> **TASK DESCRIPTION**
From first line to last, print the records exactly, but leave out the pictures.

> **SOURCE DATA**
▬▬▬
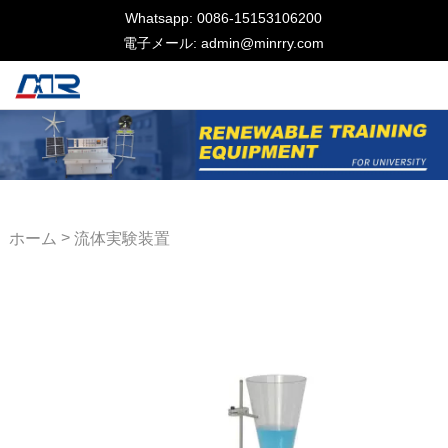
Whatsapp: 0086-15153106200
電子メール: admin@minrry.com
>
ホーム
流体実験装置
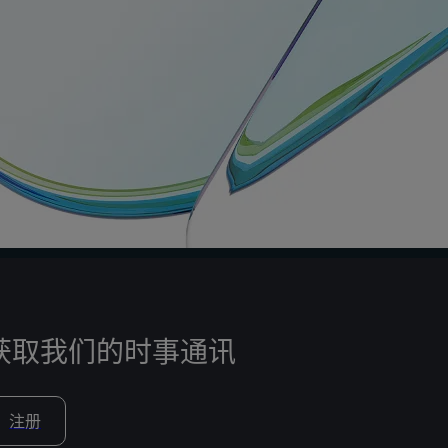
获取我们的时事通讯
注册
▬▬▬
> **RESPONSE**
Whatsapp: 0086-15153106200
電子メール: admin@minrry.com
>
ホーム
流体実験装置
获取我们的时事通讯
注册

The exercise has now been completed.